J. P. Mallory
|Doctoral advisor||Marija Gimbutas|
|Influences||Edgar C. Polomé|
|Main interests||Indo-European migrations|
|Notable ideas||Kurgan hypothesis|
James Patrick Mallory (born October 25, 1945) is an American archaeologist and Indo-Europeanist. Mallory is an emeritus professor at Queen's University, Belfast; a member of the Royal Irish Academy, and the editor of the Journal of Indo-European Studies and Emania: Bulletin of the Navan Research Group (Belfast).

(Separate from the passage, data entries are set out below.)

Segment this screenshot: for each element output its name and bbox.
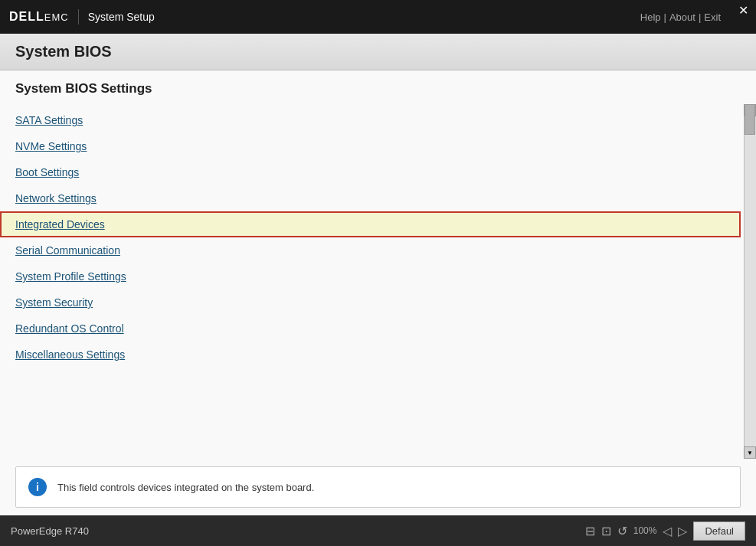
- title-bar-right: Help | About | Exit: [640, 11, 747, 23]
- status-right: ⊟ ⊡ ↺ 100% ◁ ▷ Defaul: [585, 521, 745, 541]
- list-item-active[interactable]: Integrated Devices: [0, 211, 741, 237]
- default-button[interactable]: Defaul: [693, 521, 745, 541]
- list-item[interactable]: Redundant OS Control: [0, 316, 741, 342]
- about-link[interactable]: About: [669, 11, 695, 23]
- bios-header: System BIOS: [0, 34, 756, 70]
- redundant-os-control-link[interactable]: Redundant OS Control: [15, 322, 124, 335]
- status-icon-4: ◁: [663, 524, 672, 538]
- main-container: System BIOS System BIOS Settings SATA Se…: [0, 34, 756, 515]
- close-button[interactable]: ✕: [738, 5, 748, 17]
- settings-list-container: SATA Settings NVMe Settings Boot Setting…: [0, 104, 756, 459]
- help-link[interactable]: Help: [640, 11, 661, 23]
- status-model: PowerEdge R740: [11, 525, 89, 537]
- bios-title: System BIOS: [15, 43, 741, 60]
- settings-list: SATA Settings NVMe Settings Boot Setting…: [0, 104, 756, 371]
- list-item[interactable]: Miscellaneous Settings: [0, 342, 741, 368]
- list-item[interactable]: Serial Communication: [0, 237, 741, 263]
- title-bar-divider: [78, 9, 79, 25]
- status-icon-2: ⊡: [601, 524, 611, 538]
- info-text: This field controls devices integrated o…: [57, 482, 314, 493]
- scrollbar: ▲ ▼: [744, 104, 756, 459]
- scroll-thumb[interactable]: [745, 104, 755, 135]
- miscellaneous-settings-link[interactable]: Miscellaneous Settings: [15, 348, 125, 361]
- info-box: i This field controls devices integrated…: [15, 466, 741, 508]
- list-item[interactable]: System Profile Settings: [0, 263, 741, 289]
- list-item[interactable]: SATA Settings: [0, 107, 741, 133]
- info-icon: i: [28, 478, 47, 496]
- scroll-down-button[interactable]: ▼: [744, 446, 756, 459]
- app-title: System Setup: [88, 11, 155, 23]
- dell-logo: DELLEMC: [9, 10, 69, 24]
- nvme-settings-link[interactable]: NVMe Settings: [15, 140, 87, 152]
- settings-title: System BIOS Settings: [0, 70, 756, 104]
- system-security-link[interactable]: System Security: [15, 296, 93, 309]
- boot-settings-link[interactable]: Boot Settings: [15, 166, 79, 178]
- status-icon-5: ▷: [678, 524, 687, 538]
- status-bar: PowerEdge R740 ⊟ ⊡ ↺ 100% ◁ ▷ Defaul: [0, 515, 756, 546]
- content-area: System BIOS Settings SATA Settings NVMe …: [0, 70, 756, 515]
- status-icon-3: ↺: [617, 524, 627, 538]
- list-item[interactable]: Network Settings: [0, 185, 741, 211]
- list-item[interactable]: Boot Settings: [0, 159, 741, 185]
- exit-link[interactable]: Exit: [704, 11, 721, 23]
- title-bar: DELLEMC System Setup Help | About | Exit…: [0, 0, 756, 34]
- serial-communication-link[interactable]: Serial Communication: [15, 244, 120, 257]
- network-settings-link[interactable]: Network Settings: [15, 192, 97, 204]
- list-item[interactable]: System Security: [0, 289, 741, 316]
- list-item[interactable]: NVMe Settings: [0, 133, 741, 159]
- status-icon-1: ⊟: [585, 524, 595, 538]
- system-profile-settings-link[interactable]: System Profile Settings: [15, 270, 126, 283]
- zoom-level: 100%: [633, 525, 657, 536]
- integrated-devices-link[interactable]: Integrated Devices: [15, 218, 105, 230]
- title-bar-left: DELLEMC System Setup: [9, 9, 155, 25]
- sata-settings-link[interactable]: SATA Settings: [15, 114, 83, 126]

J. P. Mallory was born in San Bernardino, California on October 25, 1945, the son of Clyde Francis and Rosemarie Mallory. Mallory received his A.B. in History from Occidental College in California in 1967, then served three years in the US Army as a military police sergeant. He received his Ph.D. in Indo-European studies from UCLA in 1975 under the supervision of Marija Gimbutas. Together with Gimbutas, Edgar C. Polomé and other Indo-Europeanists, Mallory was involved in the founding of the Journal of Indo-European Studies. He has held several posts at Queen's University Belfast beginning in 1977, becoming Professor of Prehistoric Archaeology in 1998.
He has written an account on Indo-Hittite linguistics. Mallory's research has focused on Early Neolithic and Bronze Age Europe, the problem of the Urheimat (homeland) of the Proto-Indo-Europeans, and the archaeology of early Ireland. He favors an integrative approach to these issues, comparing literary, linguistic and archaeological evidence to answer historical questions.
Mallory has been strongly critical of Colin Renfrew's theory of Indo-European origins, which located the Urheimat of this language family in early Neolithic Anatolia and associated its spread with the spread of agriculture. Mallory defends linguistic palaeontology as a valid tool for solving the Indo-European homeland problem, arguing that Renfrew was sceptical about it precisely because it offers evidence against the latter's own model. Mallory's book with Douglas Q. Adams, entitled The Oxford Introduction to Proto-Indo-European and the Proto-Indo-European World (Oxford University Press, 2006) provides an account of the reconstructed language Proto-Indo-European and assesses what it can tell us about the society that spoke it.